If you could remove everything beyond the pivot (i.e. the counterweight end), and assume that there is nothing above the pivot (i.e. everything either contributes to downforce or upforce) then measuring the downforce at the stylus would give you approximately half the effective mass. This is because the end you have chopped off must contribute roughly the same weight (but in the opposite direction) in order to get balance, but it adds to effective mass while subtracting from downforce.
If you could remove everything beyond the pivot (i.e. the counterweight end), and assume that there is nothing above the pivot (i.e. everything either contributes to downforce or upforce) then measuring the downforce at the stylus would give you approximately half the effective mass. This is because the end you have chopped off must contribute roughly the same weight (but in the opposite direction) in order to get balance, but it adds to effective mass while subtracting from downforce.
It is hard to calculate the effective mass from weighting the single elements, but it is more accurate to calculate the effective mass from:
Fres=1/{2*Pi*SQRT[C*(m+M)]}.
Fres is the resonance frequency of your arm including element, C the compliance of the cantilever suspension, m the effective mass of the cartridge and M the effective mass of the arm.
m and M in Kilograms and C in meter/Newton.
As an example: suppose m=10 gram, M=5 gram and C is 15um/mN, then Fres is 10.6 Hz.

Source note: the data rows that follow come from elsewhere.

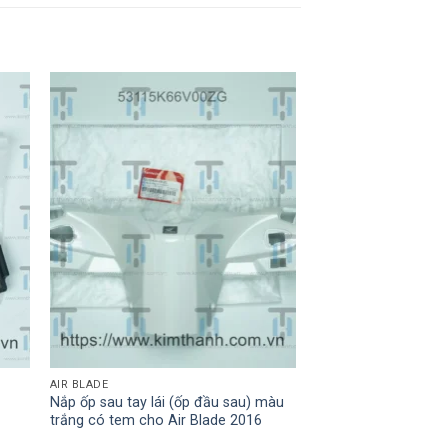
AIR BLADE
Nắp ốp sau tay lái (ốp đầu sau) màu
trắng có tem cho Air Blade 2016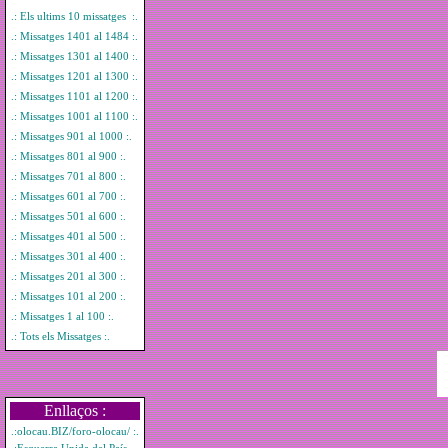
.: Els ultims 10 missatges :.
.: Missatges 1401 al 1484 :.
.: Missatges 1301 al 1400 :.
.: Missatges 1201 al 1300 :.
.: Missatges 1101 al 1200 :.
.: Missatges 1001 al 1100 :.
.: Missatges 901 al 1000 :.
.: Missatges 801 al 900 :.
.: Missatges 701 al 800 :.
.: Missatges 601 al 700 :.
.: Missatges 501 al 600 :.
.: Missatges 401 al 500 :.
.: Missatges 301 al 400 :.
.: Missatges 201 al 300 :.
.: Missatges 101 al 200 :.
.: Missatges 1 al 100 :.
.: Tots els Missatges :.
Enllaços :
.:olocau.BIZ/foro-olocau/ :.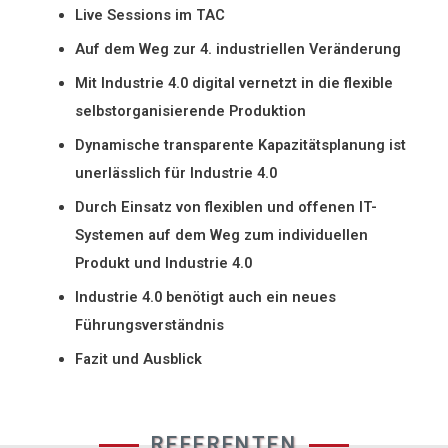
Live Sessions im TAC
Auf dem Weg zur 4. industriellen Veränderung
Mit Industrie 4.0 digital vernetzt in die flexible
selbstorganisierende Produktion
Dynamische transparente Kapazitätsplanung ist
unerlässlich für Industrie 4.0
Durch Einsatz von flexiblen und offenen IT-
Systemen auf dem Weg zum individuellen
Produkt und Industrie 4.0
Industrie 4.0 benötigt auch ein neues
Führungsverständnis
Fazit und Ausblick
REFERENTEN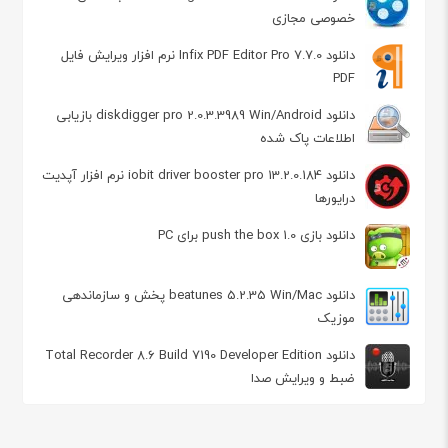
خصوصی مجازی
دانلود Infix PDF Editor Pro 7.7.0 نرم افزار ویرایش فایل
PDF
دانلود diskdigger pro 2.0.3.3989 Win/Android بازیابی
اطلاعات پاک شده
دانلود iobit driver booster pro 13.2.0.184 نرم افزار آپدیت
درایورها
دانلود بازی push the box 1.0 برای PC
دانلود beatunes 5.2.35 Win/Mac پخش و سازماندهی
موزیک
دانلود Total Recorder 8.6 Build 7190 Developer Edition
ضبط و ویرایش صدا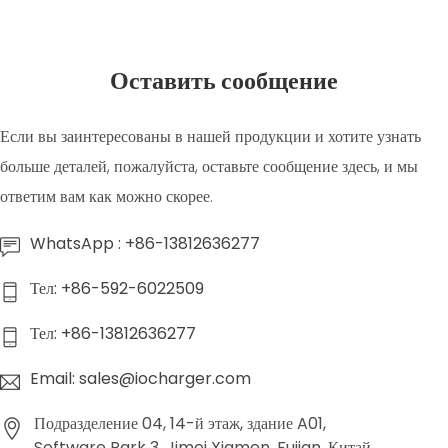
Оставить сообщение
Если вы заинтересованы в нашей продукции и хотите узнать
больше деталей, пожалуйста, оставьте сообщение здесь, и мы
ответим вам как можно скорее.
WhatsApp : +86-13812636277
Тел: +86-592-6022509
Тел: +86-13812636277
Email: sales@iocharger.com
Подразделение 04, 14-й этаж, здание A01,
Software Park 3, Jimei Xiamen, Fujian, Китай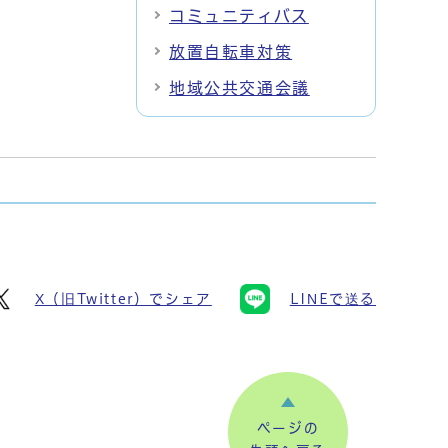
コミュニティバス
放置自転車対策
地域公共交通会議
X（旧Twitter）でシェア
LINEで送る
ページの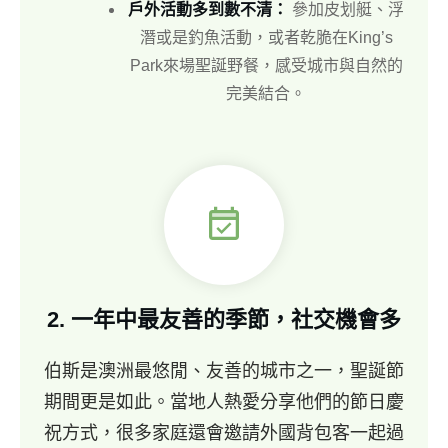
戶外活動多到數不清：
參加皮划艇、浮
潛或是釣魚活動，或者乾脆在King’s
Park來場聖誕野餐，感受城市與自然的
完美結合。
2.
一年中最友善的季節，社交機會多
伯斯是澳洲最悠閒、友善的城市之一，聖誕節
期間更是如此。當地人熱愛分享他們的節日慶
祝方式，很多家庭還會邀請外國背包客一起過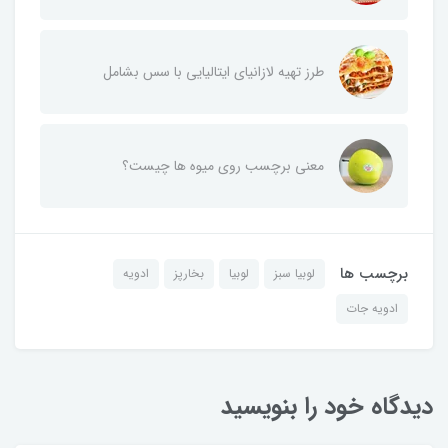
طرز تهیه لازانیای ایتالیایی با سس بشامل
معنی برچسب روی میوه ها چیست؟
برچسب ها
لوبیا سبز
لوبیا
بخارپز
ادویه
ادویه جات
دیدگاه خود را بنویسید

The resonance frequency can be measured with a test LP, and should be between 9 and 12 Hz.
11Hz seems to be the optimum according to several publications.
Hans
Fres=1/{2*Pi*SQRT[C*(m+M)]}.
Fres is the resonance frequency of your arm including element, C the compliance of the cantilever suspension, m the effective mass of the cartridge and M the effective mass of the arm.
m and M in Kilograms and C in meter/Newton.
As an example: suppose m=10 gram, M=5 gram and C is 15um/mN, then Fres is 10.6 Hz.
The resonance frequency can be measured with a test LP, and should be between 9 and 12 Hz.
11Hz seems to be the optimum according to several publications.
Hans
Effective mass has everything to do with inertia and much less with real mass.
You can perfectly balance the stylus pressure with a counterweight that has half the mass and is positioned twice as far from the pivot point.
But inertia would be twice as high, because I=R^2*M, resulting in an effective mass that is almost twice as high.
Hans
Now to calculate effective mass.
Calculating a tonearms effective mass is theoretically simple but can be difficult and laborious.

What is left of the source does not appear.